So first I'll say that this is a code challenge I'm working on, the parameters of which are below.
So, first, write a function named covers that accepts a single parameter, a set of topics. Have the function return a list of courses from COURSES where the supplied set and the course's value (also a set) overlap. For example, covers({"Python"}) would return ["Python Basics"].

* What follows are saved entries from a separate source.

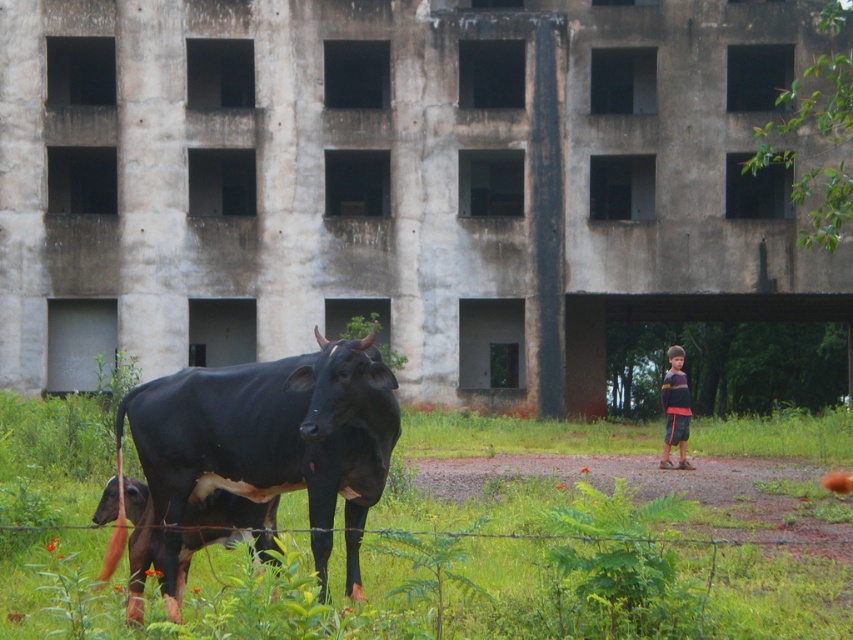 Identify the location of black glossy bull at center. This screenshot has width=853, height=640. (271, 436).

You are a GUI agent. You are given a task and a screenshot of the screen. Output one action in this format:
    pyautogui.click(x=<x>, y=<y>)
    Task: Click on the black glossy bull at center
    
    Given the screenshot: What is the action you would take?
    pyautogui.click(x=271, y=436)

Who is positioned more to the left, green grass at lower left or black glossy bull at center?

Positioned to the left is black glossy bull at center.

Which of these two, green grass at lower left or black glossy bull at center, stands taller?

Standing taller between the two is black glossy bull at center.

Between point (820, 524) and point (314, 444), which one is positioned in front?

Point (314, 444) is more forward.

Identify the location of green grass at lower left. (486, 568).

Who is higher up, green grass at lower left or striped long-sleeve shirt at right?

striped long-sleeve shirt at right is higher up.

Who is positioned more to the right, green grass at lower left or striped long-sleeve shirt at right?

striped long-sleeve shirt at right is more to the right.

Locate an element on the screen. This screenshot has height=640, width=853. green grass at lower left is located at coordinates tap(486, 568). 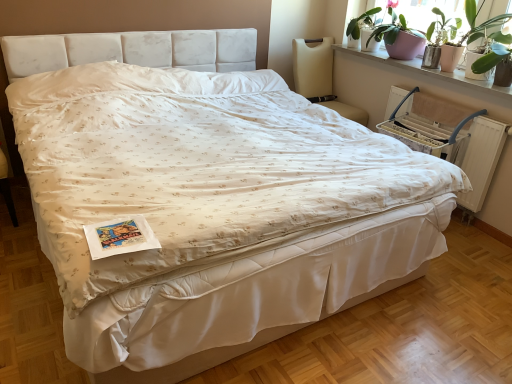 Question: Looking at their shapes, would you say green leafy plant at upper right is wider or thinner than beige fabric chair at upper right?

Choices:
 (A) thin
 (B) wide

Answer: (A)

Question: From a real-world perspective, is green leafy plant at upper right positioned above or below beige fabric chair at upper right?

Choices:
 (A) below
 (B) above

Answer: (B)

Question: Estimate the real-world distances between objects in this image. Which object is closer to the matte white window screen at upper right?

Choices:
 (A) green leafy plant at upper right
 (B) matte white window sill at upper right
 (C) beige fabric chair at upper right

Answer: (A)

Question: Estimate the real-world distances between objects in this image. Which object is farther from the matte white window sill at upper right?

Choices:
 (A) beige fabric chair at upper right
 (B) green leafy plant at upper right
 (C) matte white window screen at upper right

Answer: (A) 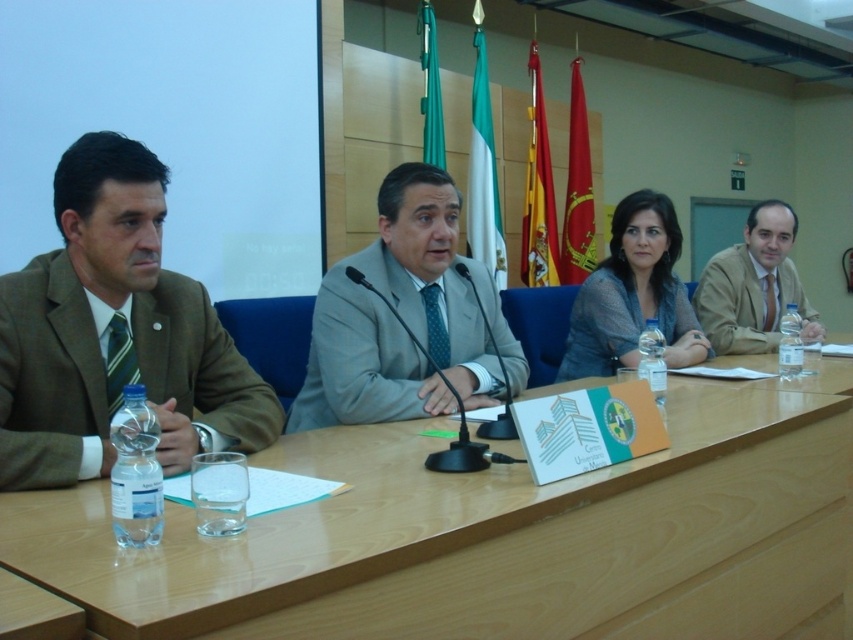 You are attending a formal meeting and need to place a laptop on the wooden table at center. However, there is a brown woolen suit at left on the table. Can you place the laptop there without moving the suit?

The wooden table at center is positioned under the brown woolen suit at left, meaning the suit is likely on the table. Therefore, you cannot place the laptop there without moving the suit.

Looking at this image, you are a guest entering the conference room and need to sit at the wooden table at center. However, there is a gray textured sweater at center on the table. What should you do before sitting?

The wooden table at center is shorter than the gray textured sweater at center, so you should move the gray textured sweater at center from the table before sitting down to ensure there is enough space.

Based on the scene description, can you determine if the wooden table at center is wider than the brown woolen suit at left?

Yes, the wooden table at center is wider than the brown woolen suit at left because the description states that the wooden table at center surpasses the brown woolen suit at left in width. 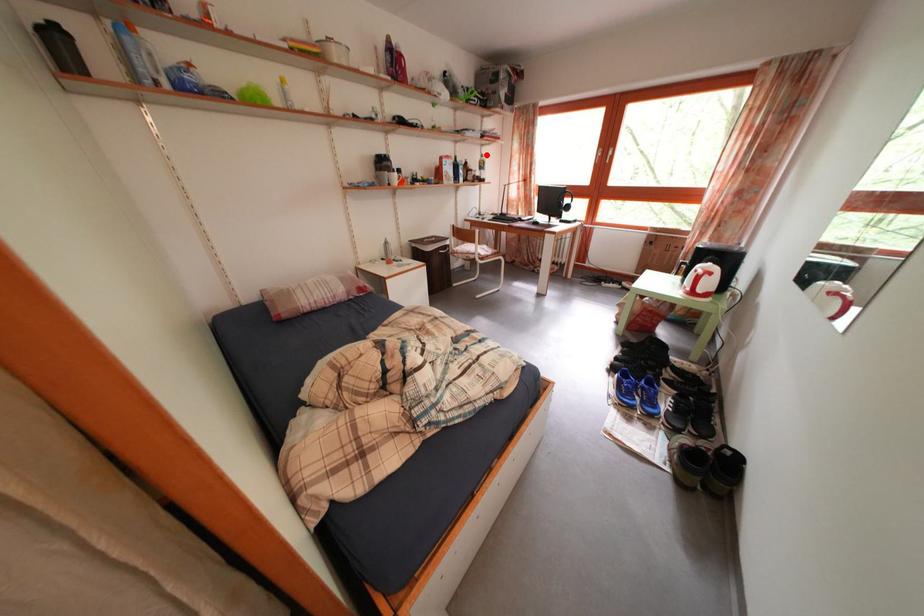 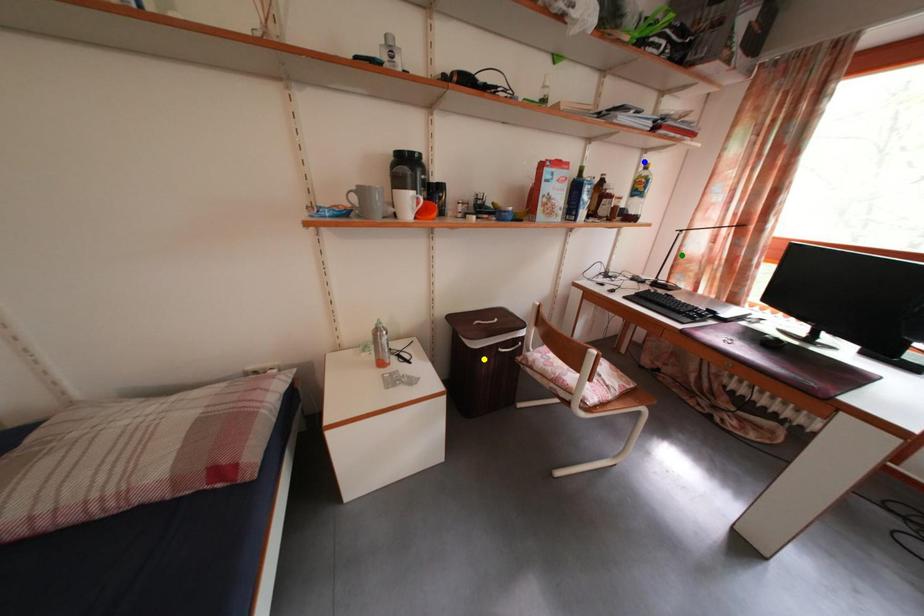 Question: I am providing you with two images of the same scene from different viewpoints. A red point is marked on the first image. You are given multiple points on the second image. Which point in image 2 is actually the same real-world point as the red point in image 1?

Choices:
 (A) blue point
 (B) green point
 (C) yellow point

Answer: (A) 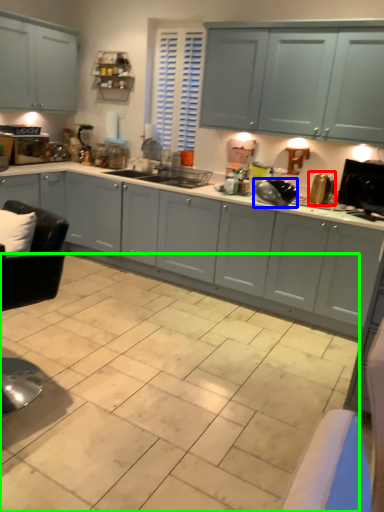 Question: Which is nearer to the appliance (highlighted by a red box)? appliance (highlighted by a blue box) or ceramic tile (highlighted by a green box).

Choices:
 (A) appliance
 (B) ceramic tile

Answer: (A) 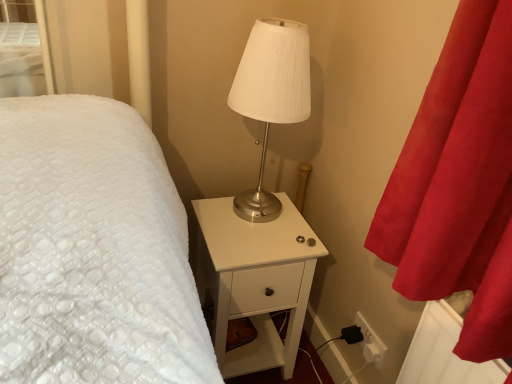 This screenshot has height=384, width=512. In order to click on free location above white glossy nightstand at center (from a real-world perspective) in this screenshot , I will do `click(247, 220)`. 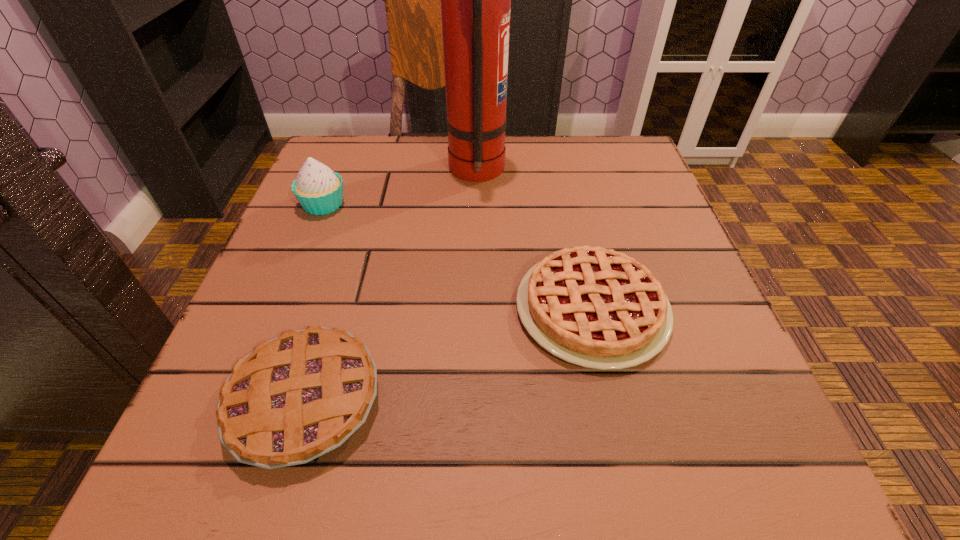 The height and width of the screenshot is (540, 960). What are the coordinates of `the tallest object` in the screenshot? It's located at (475, 0).

Identify the location of the second object from right to left. The width and height of the screenshot is (960, 540). (475, 0).

Find the location of a particular element. The width and height of the screenshot is (960, 540). cupcake is located at coordinates (319, 190).

Identify the location of the right pie. (594, 307).

You are a GUI agent. You are given a task and a screenshot of the screen. Output one action in this format:
    pyautogui.click(x=<x>, y=<y>)
    Task: Click on the left pie
    The image size is (960, 540).
    Given the screenshot: What is the action you would take?
    pyautogui.click(x=296, y=397)

Find the location of a particular element. The image size is (960, 540). free region located on the label side of the tallest object is located at coordinates (605, 171).

Where is `vacant space located on the front of the third shortest object`? vacant space located on the front of the third shortest object is located at coordinates (293, 279).

What are the coordinates of `vacant position located 0.270m on the back of the right pie` in the screenshot? It's located at (561, 173).

The width and height of the screenshot is (960, 540). Find the location of `free space located 0.220m on the right of the left pie`. free space located 0.220m on the right of the left pie is located at coordinates (545, 400).

Locate an element on the screen. The image size is (960, 540). fire extinguisher at the far edge is located at coordinates (475, 0).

Here's the dict I'm pulling from containing the nested set's for course topics.
COURSES = {
"Python Basics": {"Python", "functions", "variables",
"booleans", "integers", "floats",
"arrays", "strings", "exceptions",
"conditions", "input", "loops"},
"Java Basics": {"Java", "strings", "variables",
"input", "exceptions", "integers",
"booleans", "loops"},
"PHP Basics": {"PHP", "variables", "conditions",
"integers", "floats", "strings",
"booleans", "HTML"},
"Ruby Basics": {"Ruby", "strings", "floats",
"integers", "conditions",
"functions", "input"}}
Now, searching the dict's set's is a pretty strait forward use of for loops, but the challenge sounds like it wants me to create a new set of the course names whose topics match the argument('s) input, and output the result as a list.
def covers(topics):
hold_set = set()
for key in COURSES.keys():
if topics in COURSES[key]:
result = key
hold_set.add(result)
else:
continue
conversion = list(hold_set)
return conversion
Now my first problem was accepting a variable number of arguments, I'm not super familiar with *args / **kwargs, so my attempts to use them in here mostly just resulted in the print function giving me empty lists. The other one was creating an extra unnecessary set to compare with the new one created after searching the subsets within the dict, it seemed redundant an unnecessary as the hold_set already contains names and comparing them with i'd assume, .intersection() before converting the results into a list just nets the same results with more work.
But I digress, right now I'm assuming the main issue here is the functions inability to accept a variable number of arguments regarding topic search parameters (because when submitting the challenge, it says "Didn't get the right output from covers
."), so if anyone could shed light onto how I'd make that possible it's much appreciated as after a couple days my brain has begun to mush and I've wandered off onto reading about other areas of computer science to decompress.
If you want to work with multiple arguments, you can try this:
def covers(*args):
mydict = dict()
for arg in args:
mylist = list()
for k, v in COURSES.items():
if arg in v:
mylist.append(k)
mydict[arg] = mylist
return mydict
Using dict and list comprehensions, you can make this shorter:
def covers(*args):
return {arg: [k for k, v in COURSES.items() if arg in v] for arg in args}
This produces a dictionary with an entry for every string you provide. The value of the entry is a list with all the matching courses. So if you call it like this:
covers('variables', 'Python')
You get the following dict:
{'variables': ['PHP Basics', 'Java Basics', 'Python Basics'], 'Python': ['Python Basics']}
Concerning your problems with multiple arguments: *args catches all positional arguments in a list that are not explicitly declared in the function definition and **kwargs similarly catches all keyword arguments in a dict. So by defining only *args as function argument, all arguments from the function call are stored as list, which can be iterated as usual.